Он очень хотел посмотреть Лувр, но работники Лувра в эти дни бастовали, и ни за какие деньги ему не удалось попасть в знаменитый музей. Зато он побывал в
“Гранд-Опера” и увидел фрески Марка Шагала, которые ему совершенно не понравились. Он нашел, что аляповатая живопись прославленного художника выглядит нелепо среди классического интерьера и портит его, словно нищенские заплаты, поставленные на аристократическое платье с золотым шитьем.
На третий день Ватанабэ пригласила группа богатых японцев, бывших в то время в Париже, посетить вместе с ними одного французского черного мага, который для немногих избранных проводил экскурсии в потусторонний мир. Карлик
Ватанабэ слышал, что в Европе стали заниматься подобными делами, и любопытства ради поехал – куда-то на Монпарнас, где была квартира-студия мага. Там двенадцать японцев, восемь мужчин и четыре дамы, были усажены на диваны вдоль стен, затем погасили свет и в кромешной темноте их облили, вероятно, пеной из огнетушителя. После сеанса маг объявил, что клочья пены, облепившие платье, и растерянные лица посетителей являются материальной субстанцией того самого иного мира, в котором они только что побывали.
Японцы с вежливыми улыбками благодарили и выходили из студии, вытираясь бумажными салфетками, которыми их щедро снабдил маг-хозяин.
Карлик Ватанабэ был опечален столь наглым произволом, которому подвергся, и, распрощавшись со смущенными партнерами, пошел в одиночестве гулять по парижским улицам.
Время было предрождественское, площади и тротуары очищали от бурого осеннего мусора. Солнце мягко вызолотило бульварные кущи почти без листвы, текучее импрессионистское солнце. Затерянные лоскуты его света горели лихорадочными пятнами на старых стенах и мансардных откосах. Все это напоминало Ватанабэ те полотна ранних импрессионистов, в которых жив Париж – при лазоревом свете такой любви к жизни, от которой задыхаешься и тихо плачешь, когда тебя никто не видит. В картинах была эта любовь, а на знакомом по картинам Париже, по которому шел сейчас карлик Ватанабэ, трепетал лишь ее далекий отсвет.

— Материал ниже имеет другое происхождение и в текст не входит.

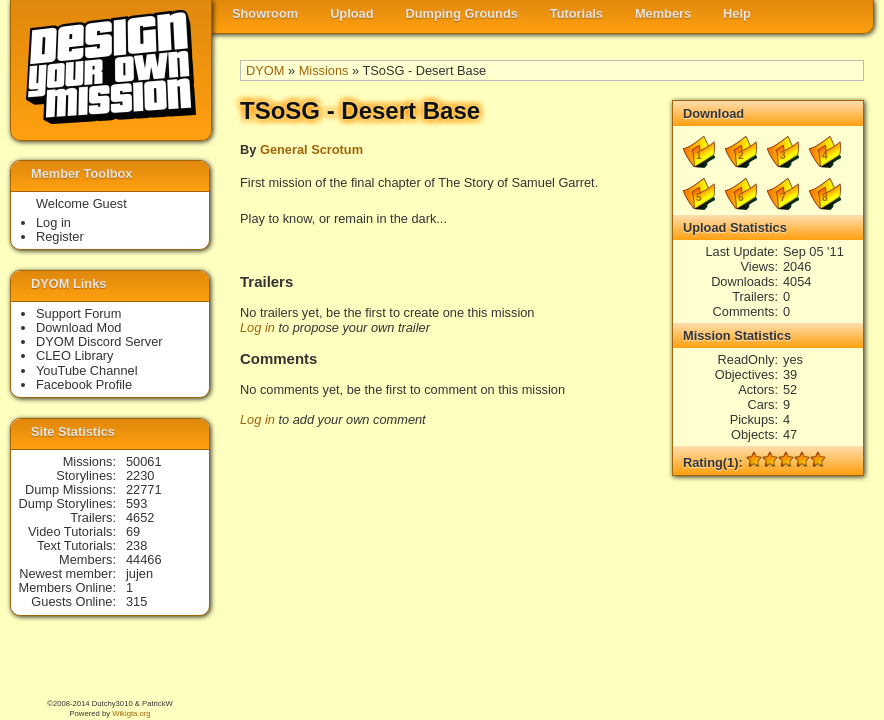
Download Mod (78, 327)
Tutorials (576, 13)
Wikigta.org (131, 713)
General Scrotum (311, 149)
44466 (144, 559)
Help (737, 13)
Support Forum (78, 313)
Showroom (265, 13)
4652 (140, 517)
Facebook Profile (84, 384)
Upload (351, 13)
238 (136, 545)
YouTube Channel (87, 370)
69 (133, 531)
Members (663, 13)
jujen (139, 573)
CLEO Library (75, 355)
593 (136, 503)
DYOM (265, 70)
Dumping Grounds (462, 13)
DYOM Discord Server (99, 341)
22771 (144, 489)
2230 (140, 475)
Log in (257, 327)
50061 (144, 461)
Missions (324, 70)
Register (60, 236)
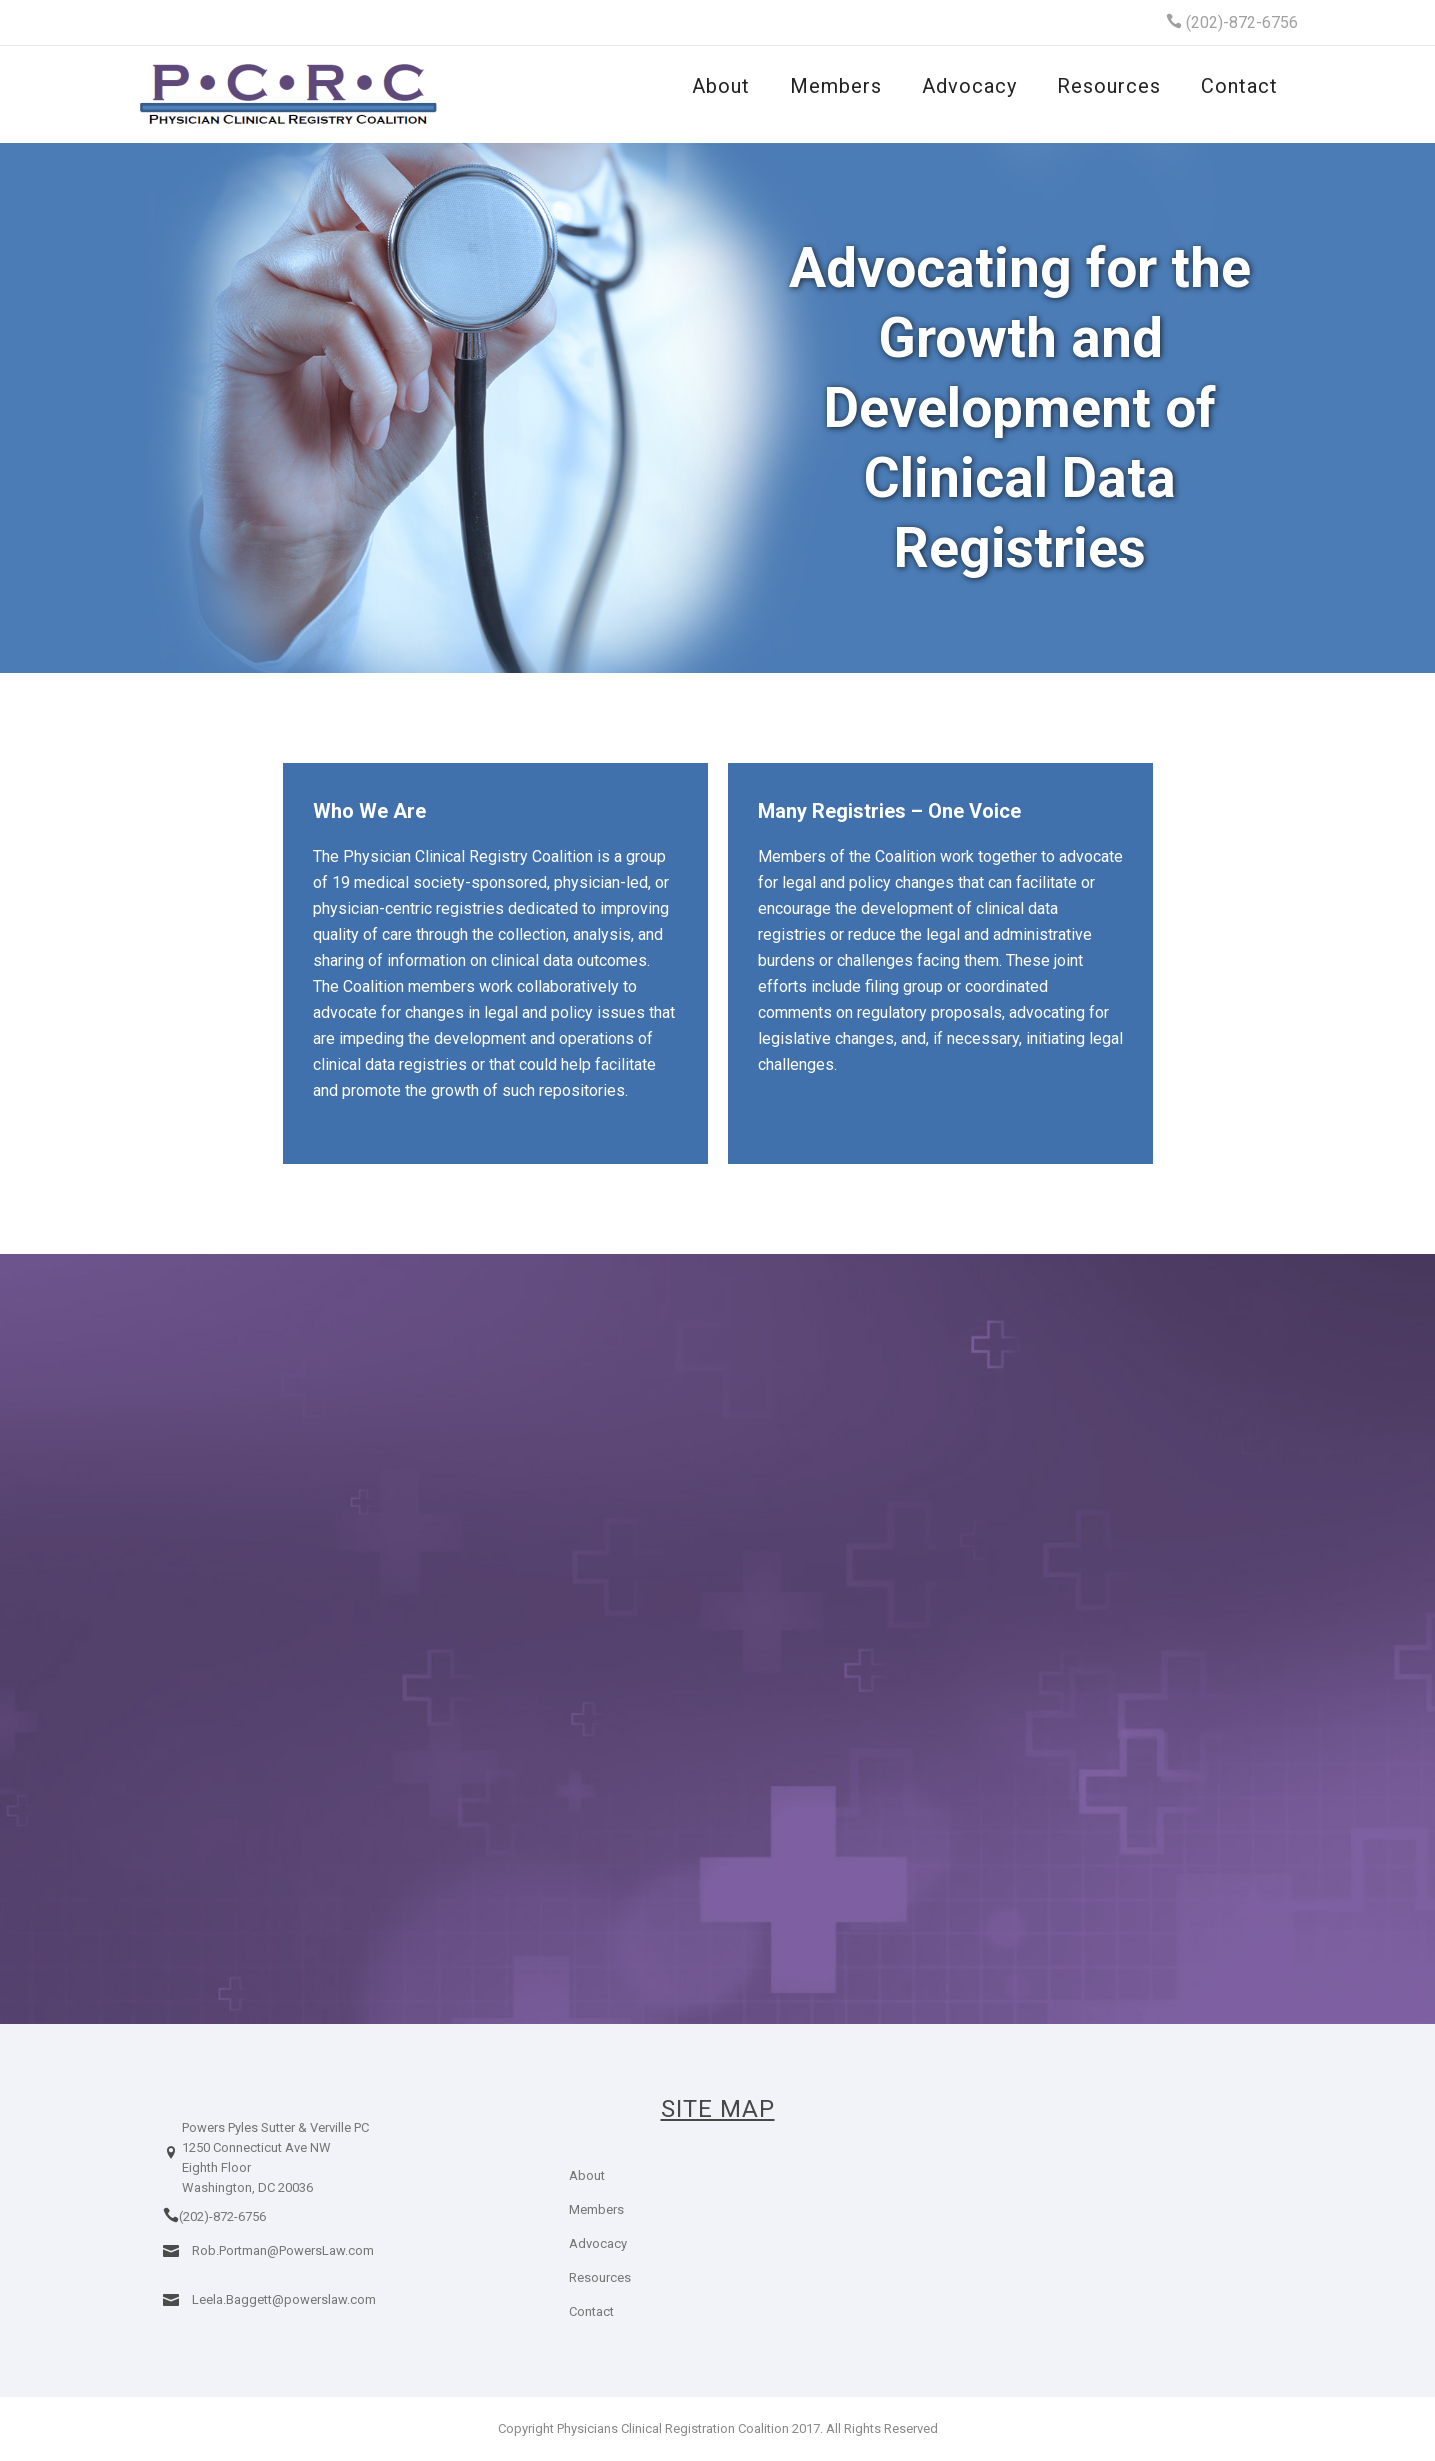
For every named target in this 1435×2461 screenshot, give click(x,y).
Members (836, 86)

На Елисейских полях в витринах магазинов выставлена была одежда и обувь с такими ценами, что Ватанабэ прищелкнул языком и покачал своей огромной головою. Ему не нужны были эти женские шубки и туфли на высоких каблуках, с золотою отделкой, но он был одним из тех немногих, которые могли бы покупать в магазинах “Максим”. И все же не имеющему любимой женщины, семьи или близких родственников карлику Ватанабэ, в сущности, не могли бы принадлежать все эти вещи. Да он и не хотел вещей, его интересовали только картины художников. В этот первый его приезд в Париж Ватанабэ мечталось о радостном чуде: купить рисунки или картины Тулуз-Лотрека, при жизни такого же несчастного, как и он сам.
Он очутился перед входом в метро и вдруг решил прокатиться по подземке. Ему никогда еще не приходилось ездить в метро. Он даже не знал, как это делается, но служивая девица в форме, ярко накрашенная, помогла карлику взять магнитный талончик и пройти за турникет. Стоя уже по ту сторону загородки, Ватанабэ долго кланялся ей, благодарил за внимание.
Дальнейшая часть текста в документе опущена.